While socialist Sen. Bernie Sanders, I-Vt.. is gaining momentum toward becoming the Democratic presidential nominee, Fox Nation host Dr. Bill Bennett stressed Friday that most Americans reject his far-left economic ideas.
“Most of the American public is opposed to socialism, the ideas of socialism,” the host of “The Wise Guys” told “America’s Newsroom.”
A recent NPR/PBS/Marist poll found only 23 percent of independent voters have a favorable view of socialism, compared to 50 percent of Democrats and 7 percent of Republicans.
Bennett said that it is “ironic” that while there is bipartisan concern about Russian influence in the 2020 election, there does not appear to be concern toward Russian "ideology" when it comes to socialist economic ideas.

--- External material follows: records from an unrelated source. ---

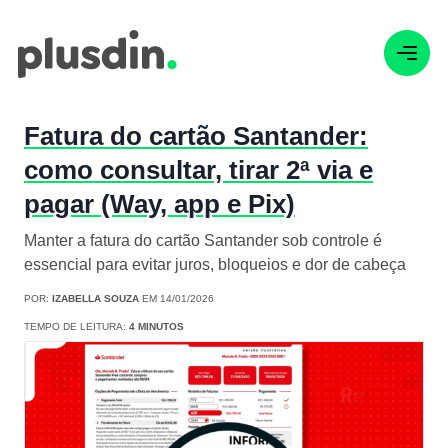
Fatura do cartão Santander:
como consultar, tirar 2ª via e
pagar (Way, app e Pix)
Manter a fatura do cartão Santander sob controle é
essencial para evitar juros, bloqueios e dor de cabeça
POR:
IZABELLA SOUZA
EM 14/01/2026
TEMPO DE LEITURA:
4 MINUTOS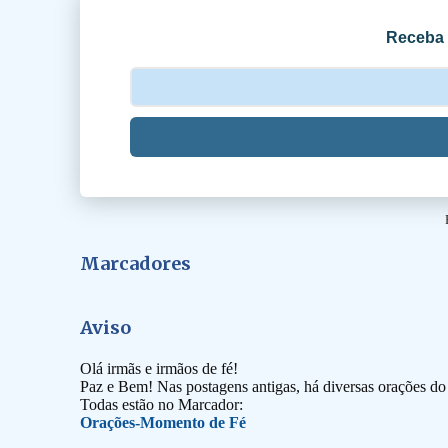
o
Receba 
s
Marcadores
Aviso
Olá irmãs e irmãos de fé!
Paz e Bem! Nas postagens antigas, há diversas orações d
Todas estão no Marcador:
Orações-Momento de Fé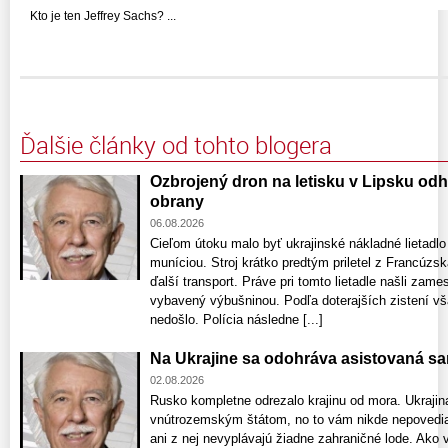
Kto je ten Jeffrey Sachs? ...
Ďalšie články od tohto blogera
Ozbrojený dron na letisku v Lipsku odha
obrany
06.08.2026
Cieľom útoku malo byť ukrajinské nákladné lietadl
muníciou. Stroj krátko predtým priletel z Francúzsk
ďalší transport. Práve pri tomto lietadle našli zame
vybavený výbušninou. Podľa doterajších zistení vša
nedošlo. Polícia následne [...]
Na Ukrajine sa odohráva asistovaná s
02.08.2026
Rusko kompletne odrezalo krajinu od mora. Ukrajina
vnútrozemským štátom, no to vám nikde nepovedia
ani z nej nevyplávajú žiadne zahraničné lode. Ako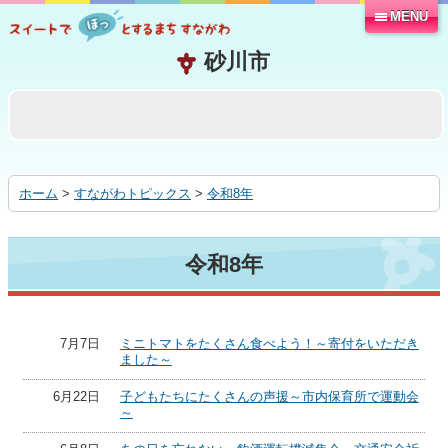
MENU
本
文
へ
移
動
す
る
ホーム
>
すながわトピックス
>
令和8年
令和8年
7月7日
ミニトマトをたくさん食べよう！～寄付をいただき
ました～
6月22日
子どもたちにたくさんの声援～市内保育所で運動会
～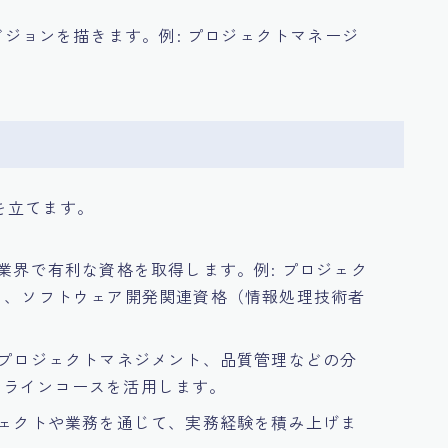
アビジョンを描きます。例: プロジェクトマネージ
。
を立てます。
発業界で有利な資格を取得します。例: プロジェク
）、ソフトウェア開発関連資格（情報処理技術者
、プロジェクトマネジメント、品質管理などの分
ンラインコースを活用します。
ジェクトや業務を通じて、実務経験を積み上げま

“How about the fact that the leading Democratic candidate [Sanders] embodies the ideology of socialism, communism? The American people don’t like [socialism and communism],” Bennett said.
Sanders defended his label of being a Democratic socialist on Wednesday night.
The progressive senator has been enjoying a surge in the polls in recent weeks, including an NBC News/Wall Street Journal poll released Tuesday that showed him with a national double-digit lead -- 27 percent of support, which is well ahead of former Vice President Joe Biden and former New York City Mayor Michael Bloomberg, who earned just 15 and 14 percent, respectively.
During the debate, NBC News moderator Lester Holt asked Sanders about the poll result.
"Our latest NBC News/Wall Street Journal poll released yesterday [showed] two-thirds of all voters said they were uncomfortable with a socialist candidate for president. What do you say to those voters, sir?" Holt asked.
"What was the result of that poll?" Sanders countered. "Who was winning?" Some in the audience applauded Sanders for challenging the question.
"The question is to you," Holt continued.
"Well, the question was, 'Was I winning' -- and I think by a fairly comfortable margin -- [you] might mention that," Sanders replied.
Bennett noted how far the "Democratic Party has gone to the left," leading to a split in the party on whether to embrace Sanders' Democratic socialism.